Talk to your neighbors and your networks about the census—starting today. Next spring, ask your friends if they’ve completed it. Enumerators can only visit a household three times, but there are no such limits on civic-minded neighbors.

Complete the census as soon as you receive the postcard. Virden, who worked on the 2010 census, says costs rise sharply when enumerators have to get involved. Back then, the basic cost to administer the census—printing the form, mailing it to the household, and covering return postage—was about a dollar. Sending enumerators to make follow-up visits raised the cost to around $35.

Your summer internship?

The Census Bureau needs roughly half a million employees nationwide to execute the 2020 headcount. That might be difficult, Virden says, because of the robust economy. In Minnesota, for example, the Census Bureau will need 7,500 workers for peak operations between March and June. Filling that many jobs requires close to 40,000 applicants—a tall order in a state with an unemployment rate under 4 percent.

The jobs are part time and offer flexible schedules that particularly suit students, school and college employees, and retired or semi-retired folks. Employees must be 18 or older, proficient in English, and U.S. citizens—or, in a few circumstances, legal residents.

The bureau prefers to hire enumerators to work in their own communities.
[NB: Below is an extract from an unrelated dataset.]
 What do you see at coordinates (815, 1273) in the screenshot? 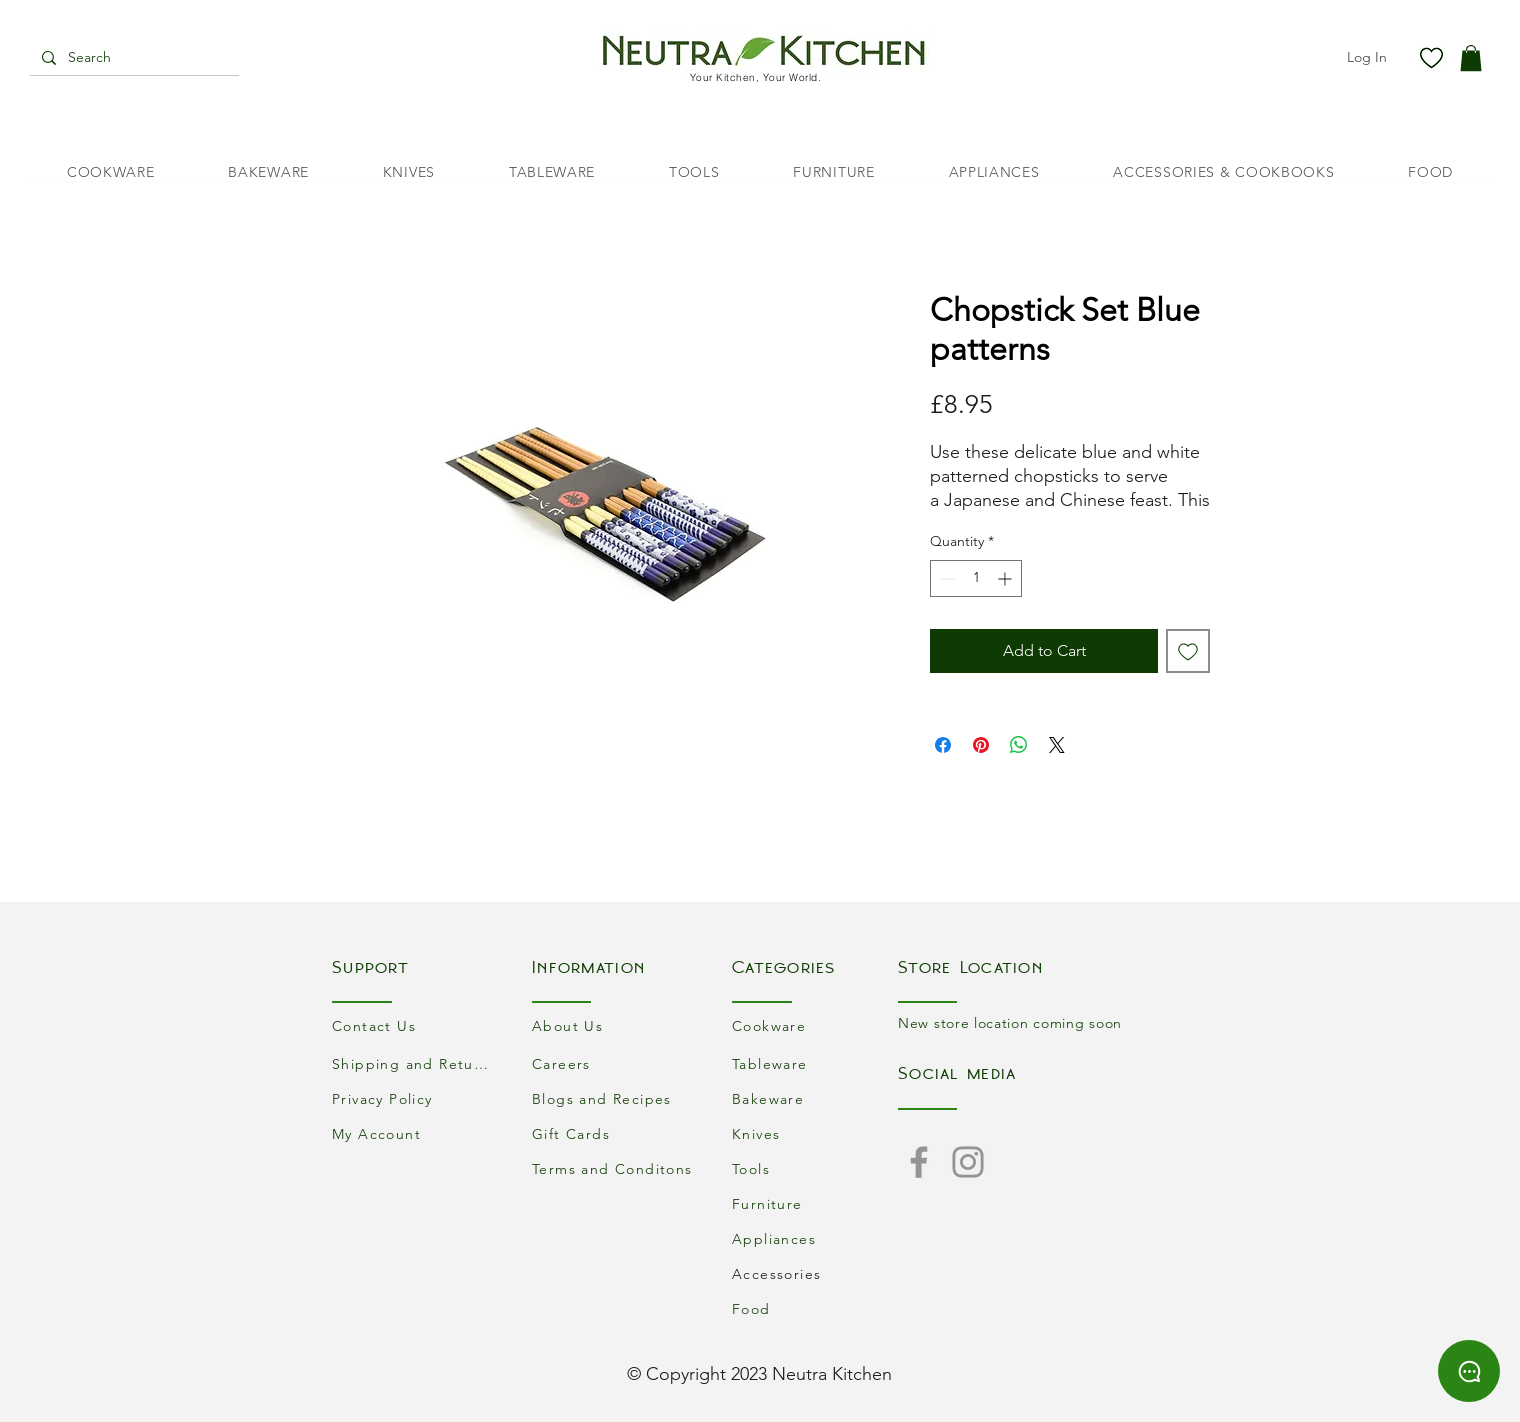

Locals know the culture and geography and, in small towns, have a personal network they can activate to reach people. “You know what the back roads are, you know which houses aren’t occupied, and you have that local trust, where someone’s going to recognize your name or your car,” Paschke says. “That’s going to be much more effective than a random person from the city who’s here for a week.”

Faculty Bios

Maria Paschke ’11 is the executive director of Well Being Development in Ely, Minn., and a former research and outreach coordinator at the Minnesota State Demographic Center.

Charmaine Runes ’15 is a student in the master’s program in computational analysis and public policy at the University of Chicago. She previously worked at the non-partisan, nonprofit policy research organization the Urban Institute in Washington, D.C., on a Gates Foundation-funded project about potential undercounts in the 2020 census.

Karen Saxe is a professor emerita of mathematics and director of government relations for the American Mathematical Society. She served on the Minnesota Citizens’ Redistricting Commission after the 2010 census.

Sharon Sayles Belton ’73, who served as mayor of Minneapolis from 1994 to 2001, is a co-chair of the state Complete Count Committee.

Allen Smart ’83, founder of PhilanthropywoRx, directed the national Rural Philanthropic Analysis project at Campbell University. He has 20 years of experience leading foundations that serve rural populations in North Carolina and Louisiana.

Bob Tracy ’82 is the director of public policy and communications at the Minnesota Council on Foundations.

Andrew Virden ’96 is the director of census operations and engagement for the state of Minnesota. He worked for the Census Bureau in recruiting and field operations for the 2010 census.